S : Quand on a commencé à bosser sur le projet, j’étais quasiment systématiquement avec Sheldon, à la place du passager, avec lui aux commandes. C’est souvent lui qui me propose des choses car il a une manière très propre à lui de créer sa musique, en composant par étapes. Et je respecte ça de ouf parce que c’est ce qui fait qu’il est original dans l’environnement des beatmakers. C’est lui qui m’a proposé le sample de « Forteresse », et on a vraiment taffé les morceaux sur la durée, avec plusieurs versions des prods et des sons. Comme le projet a été fait sur une longue période j’ai eu la liberté de pouvoir être un peu plus souple sur mon travail, même si la plupart des pistes datent d’un an et demi, voir deux ans. Entre l’enregistrement et la sortie, en incluant tout le travail visuel, il s’est passé du temps pendant lequel je cherchais à me développer et à m’asseoir sur les modes de fonctionnement de la musique. On co-produit avec la 75e session, on s’investit de chaque côté à part égale et ça me parle de ouf car c’est des gens avec qui j’ai toujours souhaité travailler. Aujourd’hui on a fait Mojo ensemble et je suis très content du résultat.

 

VRF : Avec quels artistes comptes-tu collaborer prochainement ?

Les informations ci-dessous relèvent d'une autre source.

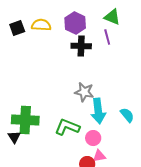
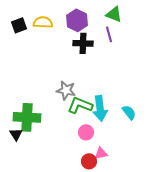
gray star: (84, 92) -> (66, 90), moved
green L-shape: (67, 127) -> (80, 105), moved
pink circle: (93, 138) -> (86, 132), moved

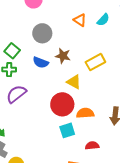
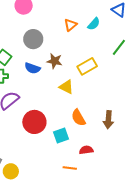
orange triangle: (80, 20) -> (70, 25), turned 48
red circle: (62, 104) -> (34, 122), moved
orange semicircle: (85, 113) -> (78, 118), turned -114

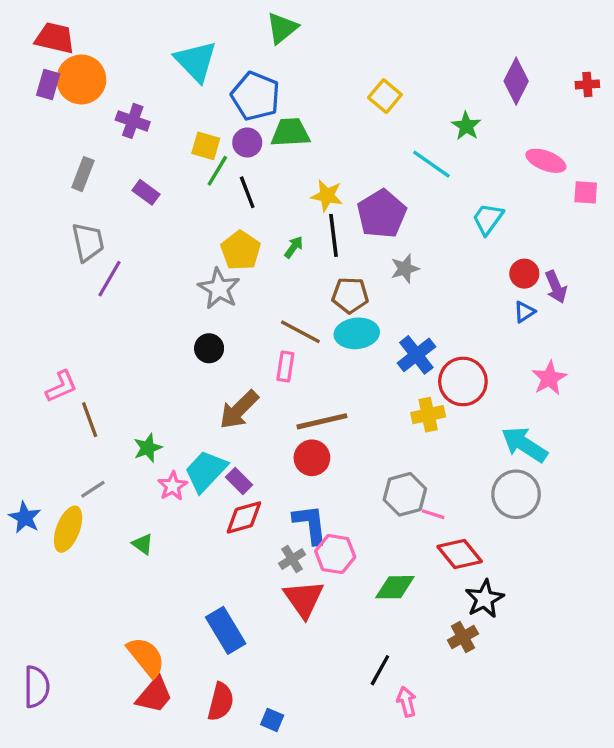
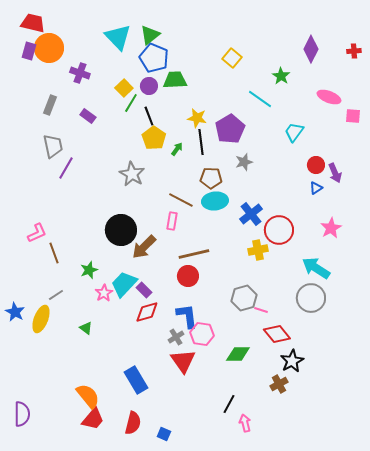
green triangle: (282, 28) -> (150, 35), moved
yellow square: (206, 146) -> (124, 88), turned 30
yellow pentagon: (241, 250) -> (154, 138), moved
black circle: (209, 348) -> (121, 230), moved, size x1.8

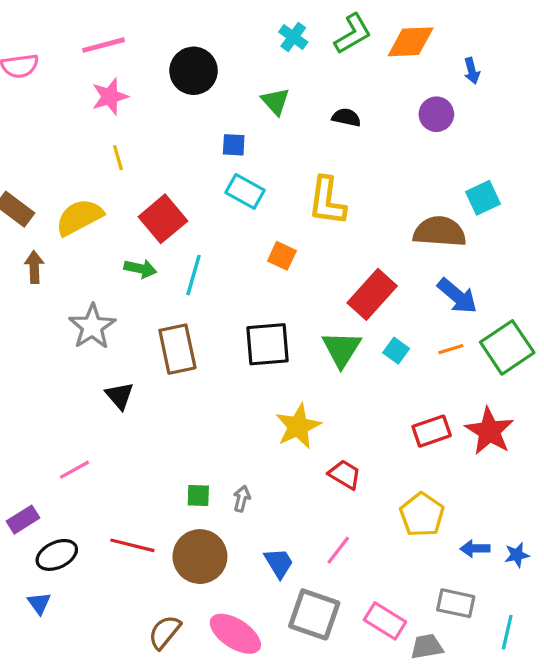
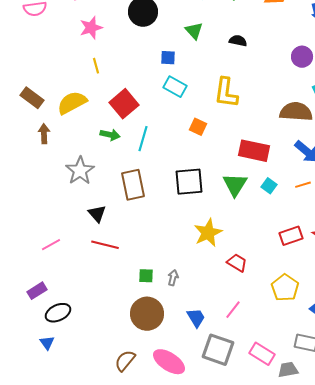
purple circle: (436, 114) -> (302, 57), moved
red rectangle: (372, 294) -> (254, 151), turned 60
pink line: (74, 470) -> (51, 245), moved
red line: (132, 545) -> (105, 245), moved

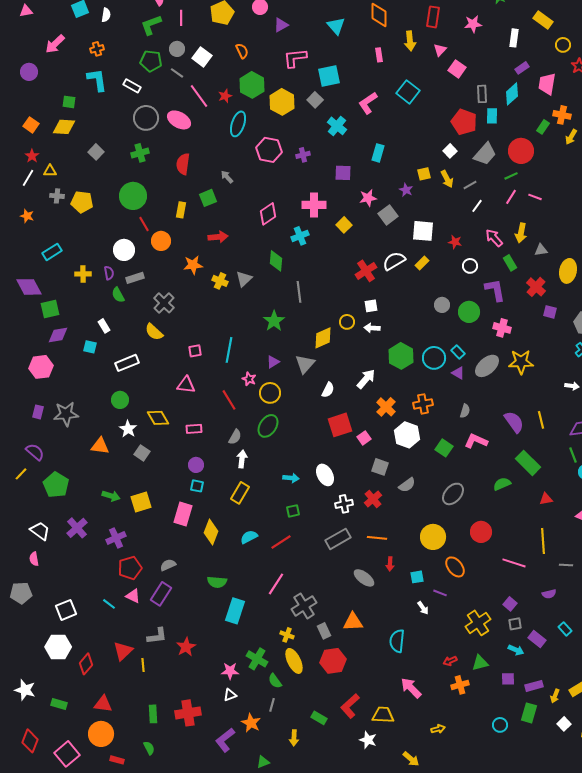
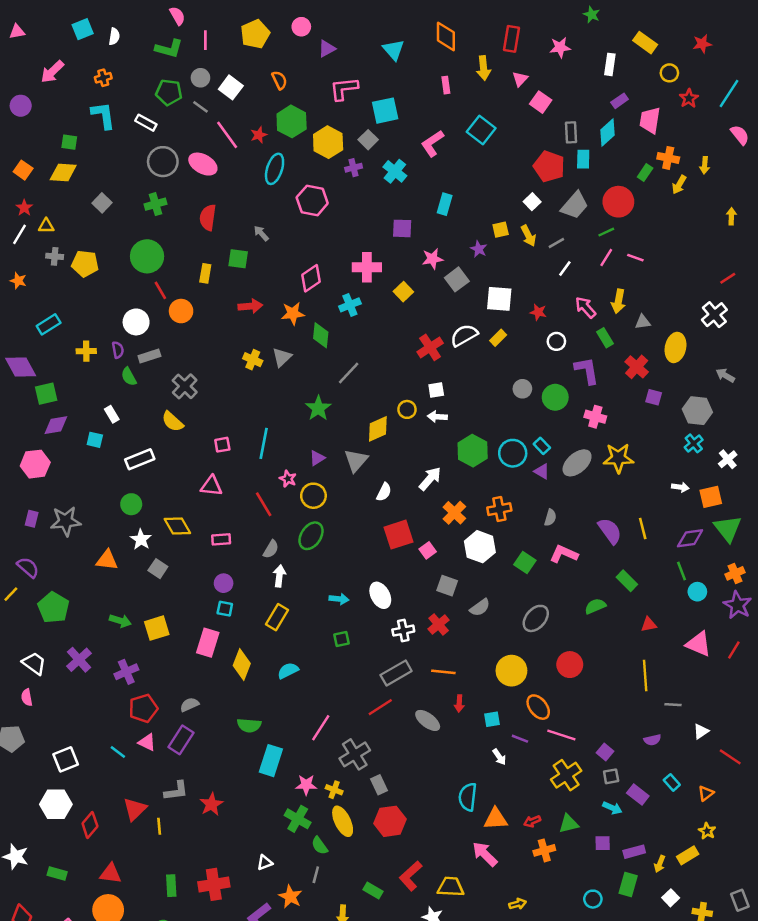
green L-shape: (151, 25) -> (169, 49), turned -145
purple cross: (303, 155) -> (354, 168), moved
green square: (208, 198) -> (238, 259), turned 30
orange star: (193, 265) -> (293, 313), moved
gray line: (299, 292) -> (349, 373), turned 50
green rectangle: (528, 463) -> (627, 581), size x0.7
red line: (281, 542) -> (380, 707), moved
pink line: (514, 563) -> (561, 735), moved
orange triangle: (353, 622) -> (496, 819), moved
pink star: (230, 671) -> (306, 785), moved

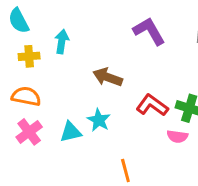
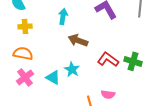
cyan arrow: (62, 42) -> (63, 16), moved
cyan triangle: (71, 132) -> (53, 77), turned 42
pink semicircle: (177, 136) -> (108, 94), moved

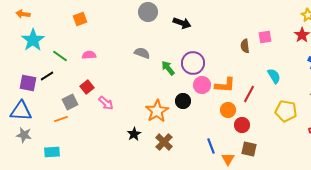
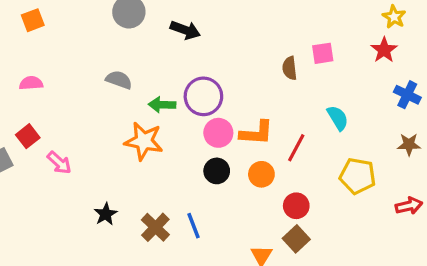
orange square: (80, 19) -> (33, 20), moved
green arrow: (168, 68) -> (162, 105), turned -49
black circle: (183, 101) -> (217, 171), moved
orange star: (157, 111) -> (144, 141), moved, turned -30
red circle: (242, 125) -> (296, 206), moved
blue line: (211, 146) -> (193, 226), moved
brown square: (249, 149) -> (296, 239), turned 35

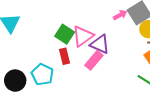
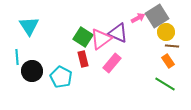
purple triangle: (100, 44) -> (118, 33), moved
black circle: (15, 81) -> (32, 71), moved

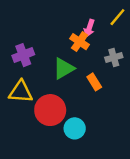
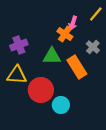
gray cross: (114, 57) -> (93, 47), turned -32
green triangle: (64, 68) -> (52, 56), turned 30
orange rectangle: (94, 82) -> (77, 67), size x1.6

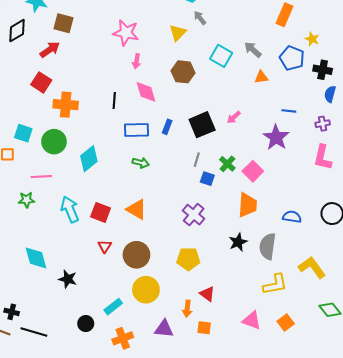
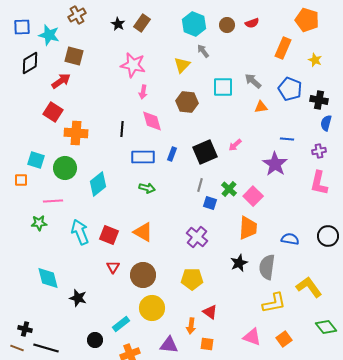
yellow star: (312, 39) -> (315, 60), moved
cyan square: (221, 56) -> (223, 87), turned -30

S : Y’a beaucoup d’artistes avec lesquels j’espère prochainement travailler, en dehors des connexions déjà faites et qui seront refaites avec mes gars du Dojo Klan. Par exemple j’ai récemment travaillé avec l’Ordre du Périph’ (ODP), on va envoyer quelque chose aux gens dans peu de temps. J’ai des sons à faire avec certains de mes gars de LTF, avec certains de mes gars du Panama Bende aussi. J’ai aussi envie de bosser avec Haristone, parce qu’humainement on s’entend super bien et en plus on a une vraie affinité musicale. En gros y’a pas mal de connexions qui vont se faire d’ici la fin de l’année, et encore plus à partir de l’année prochaine. J’suis pas du tout fermé au fait de faire des featurings, même à en faire pas mal tant qu’on fait des sons qui nous parlent vraiment et qu’on pousse le truc au bout. Par contre faire des featurings pour faire des featurings ça ne m’intéresse pas, j’aime vraiment quand on pousse les choses à fond en bossant sur des putains de clips et des grosses prods. Ah, et je fais de la prod aussi, j’suis ultra intéressé par ça, et dans un futur proche je compte vraiment me mettre au milieu de ça.

 

VRF : Après « Mojo » qui avait le format d’un album mais qui n’en était pas vraiment un comme tu l’as expliqué, quels sont tes futurs projets ?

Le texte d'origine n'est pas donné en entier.